Why This Recipe Works
This is a recipe I got from a coworker! She made it for lunch for all of us along with dinner rolls. The rolls are meant to be dipped into the rich tomato soup.
This slow cooker beef and bean soup not only has tender beef but also white beans and a very flavorful thick tomato broth. The soup is perfectly flavored with Italian-based seasonings and plenty of broth for dipping bread into. We love to make this soup for potlucks! You may also like my slow cooker baked potato soup for serving at a potluck.
Recipe Ingredients
- Beef Stew Meat: You’ll want to use cubed beef for this recipe. You can also use leftover prime rib, with no need to brown.
- Cooking Oil: This will be used for browning the stew meat.
- Vegetables: Diced white onion, carrots, celery, and a couple of cans of Italian seasoned diced tomatoes provide the perfect amount of heartiness and a touch of garden-style flavor.
- Great Northern Beans: Also known as white beans, you’ll only need a can of drained beans for this delicious recipe.
- Beef Broth: Contributes to the soup base and enhances the beefy flavor.
- Tomato Paste: Adds a slight tomato flavor without being overbearing and this also thickens the soup a bit.
- Seasonings: Salt, ground black pepper, onion powder, and dried oregano are the only seasonings you need to finish off the tasty flavor of this soup dish.
- For serving: We love to serve this with parmesan cheese and bread!
Step-by-Step Directions
Step One – Add enough cooking oil to coat the bottom of the pan and add the stew meat.
Step Two – Brown the stew meat on all sides
Step Three – Add meat to slow cooker.
Step Four – Then add the carrots, onion, celery, diced tomatoes, beans, beef broth, tomato paste, salt, pepper, onion powder and oregano.
Step Five – Stir everything together until well combined.
Step Six – Cover and cook on LOW for 9 hours without opening the lid during the cooking time. Serve and enjoy!
What to serve with this soup?
- Serve the beef and bean soup topped with parmesan cheese and French crusty bread for dipping. It also goes great with butter swim biscuits.

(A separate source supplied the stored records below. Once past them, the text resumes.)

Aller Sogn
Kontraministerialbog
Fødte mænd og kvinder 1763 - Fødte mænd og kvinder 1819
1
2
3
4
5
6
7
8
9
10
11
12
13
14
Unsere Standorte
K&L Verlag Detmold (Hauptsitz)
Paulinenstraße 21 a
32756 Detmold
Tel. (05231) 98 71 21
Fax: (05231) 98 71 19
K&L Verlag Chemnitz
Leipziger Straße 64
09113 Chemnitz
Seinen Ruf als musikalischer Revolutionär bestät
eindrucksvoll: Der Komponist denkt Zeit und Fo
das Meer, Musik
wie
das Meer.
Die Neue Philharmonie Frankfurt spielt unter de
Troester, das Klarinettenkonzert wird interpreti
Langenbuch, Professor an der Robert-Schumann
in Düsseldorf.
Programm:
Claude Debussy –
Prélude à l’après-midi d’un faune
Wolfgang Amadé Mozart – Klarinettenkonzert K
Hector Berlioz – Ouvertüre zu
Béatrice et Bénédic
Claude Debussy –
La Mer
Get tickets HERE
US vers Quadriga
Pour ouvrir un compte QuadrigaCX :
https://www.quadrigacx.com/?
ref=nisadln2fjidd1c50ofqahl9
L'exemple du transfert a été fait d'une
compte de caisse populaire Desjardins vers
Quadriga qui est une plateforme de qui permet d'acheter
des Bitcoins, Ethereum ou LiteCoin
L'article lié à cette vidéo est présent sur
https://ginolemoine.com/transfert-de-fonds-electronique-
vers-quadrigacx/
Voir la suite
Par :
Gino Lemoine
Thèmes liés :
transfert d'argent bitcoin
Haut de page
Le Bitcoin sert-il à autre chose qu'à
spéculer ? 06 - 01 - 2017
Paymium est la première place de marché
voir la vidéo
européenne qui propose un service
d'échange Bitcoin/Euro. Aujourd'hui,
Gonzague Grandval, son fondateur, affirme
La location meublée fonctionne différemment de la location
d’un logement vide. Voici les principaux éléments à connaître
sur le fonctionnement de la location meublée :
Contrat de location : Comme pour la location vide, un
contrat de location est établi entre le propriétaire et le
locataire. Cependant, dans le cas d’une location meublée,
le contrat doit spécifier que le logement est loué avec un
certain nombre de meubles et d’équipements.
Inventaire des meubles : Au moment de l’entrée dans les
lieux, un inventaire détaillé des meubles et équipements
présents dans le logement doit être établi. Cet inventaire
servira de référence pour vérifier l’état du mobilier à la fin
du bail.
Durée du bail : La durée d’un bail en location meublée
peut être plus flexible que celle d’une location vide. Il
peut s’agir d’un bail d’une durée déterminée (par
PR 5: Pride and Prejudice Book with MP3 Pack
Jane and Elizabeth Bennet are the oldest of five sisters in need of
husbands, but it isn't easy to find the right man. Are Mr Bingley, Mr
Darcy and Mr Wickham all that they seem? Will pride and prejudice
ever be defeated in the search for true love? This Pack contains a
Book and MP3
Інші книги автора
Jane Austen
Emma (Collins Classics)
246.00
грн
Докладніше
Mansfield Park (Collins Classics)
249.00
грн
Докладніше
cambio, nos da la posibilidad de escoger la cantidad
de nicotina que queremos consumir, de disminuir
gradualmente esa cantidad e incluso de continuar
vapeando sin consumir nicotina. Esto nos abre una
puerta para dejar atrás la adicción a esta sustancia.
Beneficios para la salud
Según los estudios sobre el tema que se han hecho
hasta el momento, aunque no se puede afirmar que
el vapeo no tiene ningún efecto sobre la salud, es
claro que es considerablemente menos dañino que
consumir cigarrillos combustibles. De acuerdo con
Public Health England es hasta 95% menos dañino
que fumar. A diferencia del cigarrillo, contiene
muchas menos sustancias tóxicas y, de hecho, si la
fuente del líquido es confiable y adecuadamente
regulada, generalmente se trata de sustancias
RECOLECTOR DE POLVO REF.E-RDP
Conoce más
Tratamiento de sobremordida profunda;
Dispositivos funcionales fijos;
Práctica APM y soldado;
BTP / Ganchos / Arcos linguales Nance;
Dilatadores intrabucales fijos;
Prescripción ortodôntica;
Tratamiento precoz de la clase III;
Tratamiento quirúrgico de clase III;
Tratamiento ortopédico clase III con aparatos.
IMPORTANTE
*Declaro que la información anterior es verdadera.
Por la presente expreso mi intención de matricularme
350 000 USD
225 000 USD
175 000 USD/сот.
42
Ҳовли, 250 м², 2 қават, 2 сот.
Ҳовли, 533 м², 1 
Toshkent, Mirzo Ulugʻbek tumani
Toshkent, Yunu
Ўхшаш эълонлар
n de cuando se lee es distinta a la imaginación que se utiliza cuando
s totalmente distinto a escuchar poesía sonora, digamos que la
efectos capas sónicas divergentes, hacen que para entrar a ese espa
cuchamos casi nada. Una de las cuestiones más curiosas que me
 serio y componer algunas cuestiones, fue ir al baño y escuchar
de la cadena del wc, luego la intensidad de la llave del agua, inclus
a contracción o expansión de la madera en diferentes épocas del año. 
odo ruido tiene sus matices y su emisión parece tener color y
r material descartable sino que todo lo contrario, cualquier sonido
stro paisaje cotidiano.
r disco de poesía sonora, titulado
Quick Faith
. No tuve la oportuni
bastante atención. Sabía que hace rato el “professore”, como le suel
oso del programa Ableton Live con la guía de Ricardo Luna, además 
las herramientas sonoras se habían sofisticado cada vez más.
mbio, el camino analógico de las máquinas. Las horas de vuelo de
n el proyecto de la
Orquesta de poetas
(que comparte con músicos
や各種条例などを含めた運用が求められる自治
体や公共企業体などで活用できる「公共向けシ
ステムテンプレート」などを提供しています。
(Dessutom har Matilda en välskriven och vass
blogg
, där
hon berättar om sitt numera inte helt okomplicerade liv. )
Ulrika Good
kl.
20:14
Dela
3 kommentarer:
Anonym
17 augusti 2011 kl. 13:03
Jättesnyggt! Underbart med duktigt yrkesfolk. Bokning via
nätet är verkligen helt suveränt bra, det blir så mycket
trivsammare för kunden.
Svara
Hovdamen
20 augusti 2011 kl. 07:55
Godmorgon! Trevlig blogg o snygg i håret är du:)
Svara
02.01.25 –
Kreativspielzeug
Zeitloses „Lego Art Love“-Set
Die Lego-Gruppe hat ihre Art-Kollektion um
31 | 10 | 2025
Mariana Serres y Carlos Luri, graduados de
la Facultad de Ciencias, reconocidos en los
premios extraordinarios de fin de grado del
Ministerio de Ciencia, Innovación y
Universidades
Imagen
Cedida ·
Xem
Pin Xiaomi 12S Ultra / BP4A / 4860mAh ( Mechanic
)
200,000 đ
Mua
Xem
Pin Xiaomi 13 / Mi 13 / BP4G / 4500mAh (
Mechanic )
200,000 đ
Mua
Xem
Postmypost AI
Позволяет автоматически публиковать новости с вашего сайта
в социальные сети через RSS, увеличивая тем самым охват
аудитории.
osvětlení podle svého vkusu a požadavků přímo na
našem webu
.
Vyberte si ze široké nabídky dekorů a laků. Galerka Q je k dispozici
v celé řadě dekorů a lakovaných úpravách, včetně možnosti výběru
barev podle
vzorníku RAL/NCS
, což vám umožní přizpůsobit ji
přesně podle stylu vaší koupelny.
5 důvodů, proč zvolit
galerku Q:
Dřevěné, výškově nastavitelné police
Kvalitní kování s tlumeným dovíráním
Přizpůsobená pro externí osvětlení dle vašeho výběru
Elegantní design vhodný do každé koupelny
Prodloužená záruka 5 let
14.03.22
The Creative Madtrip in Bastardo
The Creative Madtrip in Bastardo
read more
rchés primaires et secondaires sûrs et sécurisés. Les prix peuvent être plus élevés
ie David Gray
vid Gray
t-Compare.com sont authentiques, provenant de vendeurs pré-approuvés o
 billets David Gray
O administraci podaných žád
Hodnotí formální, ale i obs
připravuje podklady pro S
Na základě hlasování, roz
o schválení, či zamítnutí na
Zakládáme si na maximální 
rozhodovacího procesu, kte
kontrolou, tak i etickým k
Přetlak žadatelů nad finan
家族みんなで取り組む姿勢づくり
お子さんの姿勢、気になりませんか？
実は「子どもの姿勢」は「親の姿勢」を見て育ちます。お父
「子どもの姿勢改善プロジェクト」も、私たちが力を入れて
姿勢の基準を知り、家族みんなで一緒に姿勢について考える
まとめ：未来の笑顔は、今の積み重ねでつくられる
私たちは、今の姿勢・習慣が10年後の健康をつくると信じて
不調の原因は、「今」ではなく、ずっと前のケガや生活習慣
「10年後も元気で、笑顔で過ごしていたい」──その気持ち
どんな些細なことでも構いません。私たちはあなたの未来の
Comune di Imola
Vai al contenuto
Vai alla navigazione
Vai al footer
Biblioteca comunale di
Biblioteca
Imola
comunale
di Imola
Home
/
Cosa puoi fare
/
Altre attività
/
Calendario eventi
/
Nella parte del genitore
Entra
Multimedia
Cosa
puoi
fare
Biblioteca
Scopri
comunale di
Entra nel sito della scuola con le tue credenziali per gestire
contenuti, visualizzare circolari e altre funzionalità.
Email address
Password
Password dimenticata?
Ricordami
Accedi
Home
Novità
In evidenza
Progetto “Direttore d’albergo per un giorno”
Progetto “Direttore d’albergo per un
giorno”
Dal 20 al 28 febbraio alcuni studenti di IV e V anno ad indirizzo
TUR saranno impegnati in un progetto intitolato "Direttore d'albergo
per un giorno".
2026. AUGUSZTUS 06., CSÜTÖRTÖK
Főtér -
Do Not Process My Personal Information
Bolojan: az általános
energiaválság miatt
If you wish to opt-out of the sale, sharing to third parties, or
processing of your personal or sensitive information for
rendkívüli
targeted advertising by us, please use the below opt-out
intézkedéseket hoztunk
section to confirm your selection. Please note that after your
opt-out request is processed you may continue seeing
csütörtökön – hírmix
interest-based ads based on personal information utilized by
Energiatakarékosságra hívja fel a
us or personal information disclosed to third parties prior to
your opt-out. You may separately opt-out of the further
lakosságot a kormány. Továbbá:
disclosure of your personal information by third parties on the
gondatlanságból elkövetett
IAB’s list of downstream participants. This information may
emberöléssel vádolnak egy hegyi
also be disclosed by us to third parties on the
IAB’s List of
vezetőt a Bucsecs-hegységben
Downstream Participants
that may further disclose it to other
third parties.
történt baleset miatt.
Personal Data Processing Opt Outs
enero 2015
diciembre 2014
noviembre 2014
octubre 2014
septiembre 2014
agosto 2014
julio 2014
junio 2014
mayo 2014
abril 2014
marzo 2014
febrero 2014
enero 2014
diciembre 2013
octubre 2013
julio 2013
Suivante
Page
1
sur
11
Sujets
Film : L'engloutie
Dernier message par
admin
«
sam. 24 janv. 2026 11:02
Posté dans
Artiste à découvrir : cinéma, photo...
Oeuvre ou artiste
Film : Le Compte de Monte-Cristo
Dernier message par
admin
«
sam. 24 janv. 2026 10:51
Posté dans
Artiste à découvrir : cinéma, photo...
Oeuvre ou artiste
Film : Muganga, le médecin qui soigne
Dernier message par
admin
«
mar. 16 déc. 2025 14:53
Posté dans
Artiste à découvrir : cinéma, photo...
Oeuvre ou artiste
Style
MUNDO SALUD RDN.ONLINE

- If you’re looking to add some extra flair, consider topping it with a dollop of sour cream or a sprinkle of grated cheese.
Recipe FAQs
After allowing the soup to cool, store it in an airtight container in the refrigerator for up to three days. For longer storage, freeze the soup in freezer-safe containers.
Absolutely! While this recipe calls for ground beef, you can easily substitute it with ground turkey for a leaner option or Italian sausage or short ribs.
Yes, you can! Simply follow the same steps but instead of using a slow cooker, simmer the soup in a large pot on the stove for 1-2 hours until the beef is tender and the flavors have melded together.
Yes. In addition to the hearty beef pieces, diced onion, carrots, and sliced celery, you can add black beans, dried bay leaves, and minced garlic. Play around with the flavors until you find a taste you like.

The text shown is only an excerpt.